How can code-driven robots better interact with humans? Recently, Brown University's Human-Robot Robotics Lab tested a new AI-enabled system that aims to make robots understand human commands in everyday language and perform tasks accurately.
The key point of this research is that they have developed a new system that enables robots to perform complex tasks without the need for thousands of hours of data training. While traditional machine training requires a large number of examples to show the robot how to understand and execute instructions in different places, this new system allows the robot to operate in different environments by providing a detailed map of the area.
The researchers describe the role of the large language model embedded in their system to enable robots to understand and perform tasks by breaking down instructions without large amounts of training data. The system is not only able to accept natural language instructions, it is also able to calculate the logical jumps the robot might need based on the context of the environment, which makes the instructions much simpler and clearer, including what the robot can do, what it cannot do, and in what order.
Stefanie Tellex, one of the principal researchers on the project and a professor of computer science at Brown University, said: "In selecting our subjects, we specifically considered a mobile robot moving around the environment, and we wanted to have a way in which the robot could understand the complex and verbal instructions that the human was giving him, like walking down Thayer Street in Providence to meet me at the coffee shop, but avoiding CVS and stopping at the bank first, and follow the instructions exactly."

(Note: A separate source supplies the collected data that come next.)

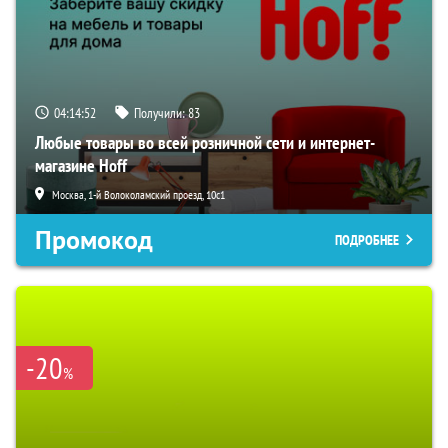
04:14:51
Получили:
83
Любые товары во всей розничной сети и интернет-
магазине Hoff
Москва, 1-й Волоколамский проезд, 10с1
Промокод
ПОДРОБНЕЕ
-20
%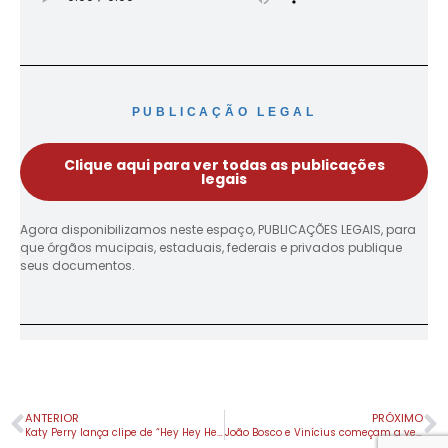
PUBLICAÇÃO LEGAL
Clique aqui para ver todas as publicações
legais
Agora disponibilizamos neste espaço, PUBLICAÇÕES LEGAIS, para
que órgãos mucipais, estaduais, federais e privados publique
seus documentos.
ANTERIOR
PRÓXIMO
Katy Perry lança clipe de “Hey Hey Hey”. Veja!
João Bosco e Vinícius começam a vender shows em BitCoin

If the research achieves results, it will be applied to many mobile robots in the city in the future, including drones, self-driving cars, unmanned transport vehicles, etc., you only need to use the usual way of communicating with people to interact with the robot, he can accurately understand your instructions, making the application of mobile robots in complex environments possible.
To test the system, the researchers ran simulations using OpenStreetMap in 21 cities and showed that the system performed the task accurately 80 percent of the time, a much higher accuracy rate than other similar systems, which typically only achieve about 20 percent accuracy and cannot handle complex instructions and tasks.
At the same time, the team also conducted indoor testing on the Brown University campus with Boston Dynamics' spot robot, which is considered one of the world's leading general-purpose quadruped robots, and the success of the verification on spot will facilitate the applicability of the system to robots from other manufacturers.
Jason Xinyu, a PhD student in computer science and a lead member of the research team, explains how the system works with an example.
Suppose the user tells the drone to go to the "store" on "Main Street" but to go to the "bank" first. After the instruction is entered, the software first identifies the two locations, and then the language model begins to match these abstract locations with the concrete location of the robot. At the same time, it also analyzes location metadata, such as the address or type of location, to help the system make decisions, in this case, there are several stores nearby, but only one is on Main Street, so the system knows where to go; The language model then translates the commands into linear temporal logic, which is a mathematical code and notation to express the commands; Finally, the system plugs the current mapped location into this formula, telling the robot to go to point A, but after point B.
A simulation based on OpenStreetMaps will be posted online in November, allowing users to test the system for themselves. Users can enter natural language commands on a web page to guide a simulated drone on a navigation task to help researchers fine-tune the software.
This means that an "AI+ robot" project jointly trained by the public is coming to us.